## Task material
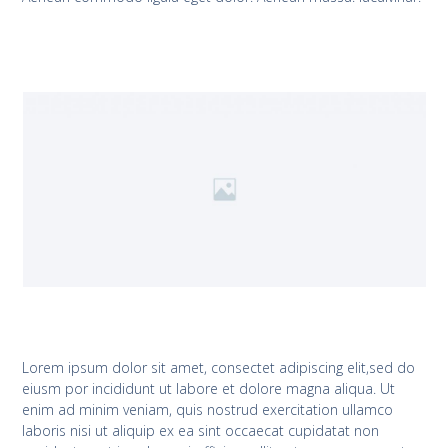
Lorem ipsum dolor sit amet, consectet adipiscing elit,sed do
eiusm por incididunt ut labore et dolore magna aliqua. Ut
enim ad minim veniam, quis nostrud exercitation ullamco
laboris nisi ut aliquip ex ea sint occaecat cupidatat non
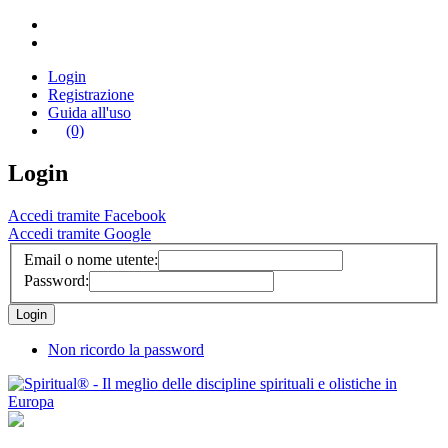
Login
Registrazione
Guida all'uso
(0)
Login
Accedi tramite Facebook
Accedi tramite Google
Email o nome utente:
Password:
Non ricordo la password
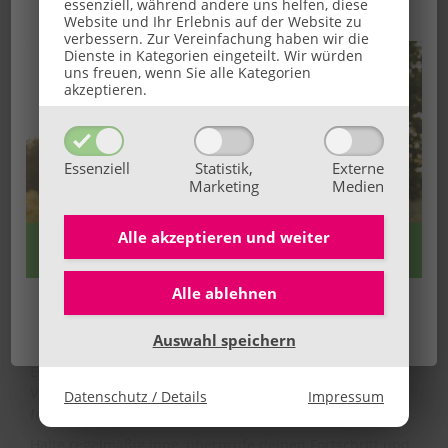
Ihr Sommerbonus für Anmeldungen von 27.07. bis
essenziell, während andere uns helfen, diese
Website und Ihr Erlebnis auf der Website zu
16.08.2026.
verbessern.
Zur Vereinfachung haben wir die
Dienste in Kategorien eingeteilt. Wir würden
uns freuen, wenn Sie alle Kategorien
akzeptieren.
Essenziell
Statistik,
Externe
Marketing
Medien
Alle akzeptieren und
weiter
Schritt 4: Vom Plan ins Tun – Motivation, die
bleibt
Alle ablehnen
👉 Hier alle Infos
Viele Pläne scheitern nicht an der Idee, sondern an der
Wir freuen uns auf dich!
Umsetzung. Darum:
plane
realistisch
und
mit Freude
.
Auswahl speichern
Ein guter Plan fühlt sich nicht eng an – sondern wie ein
Versprechen an dich selbst. Er motiviert, weil du weißt:
Datenschutz / Details
Impressum
Ich hab’s in der Hand.
Halte regelmäßig inne, überprüfe deinen Fortschritt und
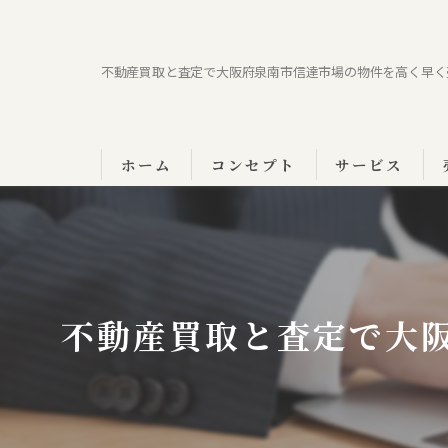
不動産買取と査定で大阪府泉南市信達市場の物件を高く早く
ホーム
コンセプト
サービス
不動産買取と査定で大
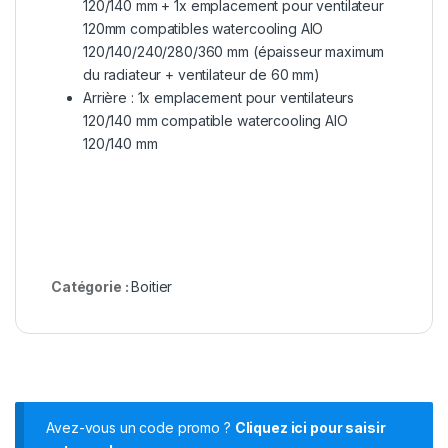
120/140 mm + 1x emplacement pour ventilateur
120mm compatibles watercooling AIO
120/140/240/280/360 mm (épaisseur maximum
du radiateur + ventilateur de 60 mm)
Arrière : 1x emplacement pour ventilateurs
120/140 mm compatible watercooling AIO
120/140 mm
Catégorie :
Boitier
Avez-vous un code promo ?
Cliquez ici pour saisir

## Prompt
Write every line of the data out again exactly, leaving out all images.

## Expected answer
Lorem ipsum dolor sit amet, consectet adipiscing elit,sed do
eiusm por incididunt ut labore et dolore magna aliqua. Ut
enim ad minim veniam, quis nostrud exercitation ullamco
laboris nisi ut aliquip ex ea sint occaecat cupidatat non
Login
Registrazione
Guida all'uso
(0)
Login
Accedi tramite Facebook
Accedi tramite Google
Email o nome utente:
Password:
Non ricordo la password
Ihr Sommerbonus für Anmeldungen von 27.07. bis
essenziell, während andere uns helfen, diese
Website und Ihr Erlebnis auf der Website zu
16.08.2026.
verbessern.
Zur Vereinfachung haben wir die
Dienste in Kategorien eingeteilt. Wir würden
uns freuen, wenn Sie alle Kategorien
akzeptieren.
Essenziell
Statistik,
Externe
Marketing
Medien
Alle akzeptieren und
weiter
Schritt 4: Vom Plan ins Tun – Motivation, die
bleibt
Alle ablehnen
👉 Hier alle Infos
Viele Pläne scheitern nicht an der Idee, sondern an der
Wir freuen uns auf dich!
Umsetzung. Darum:
plane
realistisch
und
mit Freude
.
Auswahl speichern
Ein guter Plan fühlt sich nicht eng an – sondern wie ein
Versprechen an dich selbst. Er motiviert, weil du weißt:
Datenschutz / Details
Impressum
Ich hab’s in der Hand.
Halte regelmäßig inne, überprüfe deinen Fortschritt und
不動産買取と査定で大阪府泉南市信達市場の物件を高く早く
ホーム
コンセプト
サービス
不動産買取と査定で大
120/140 mm + 1x emplacement pour ventilateur
120mm compatibles watercooling AIO
120/140/240/280/360 mm (épaisseur maximum
du radiateur + ventilateur de 60 mm)
Arrière : 1x emplacement pour ventilateurs
120/140 mm compatible watercooling AIO
120/140 mm
Catégorie :
Boitier
Avez-vous un code promo ?
Cliquez ici pour saisir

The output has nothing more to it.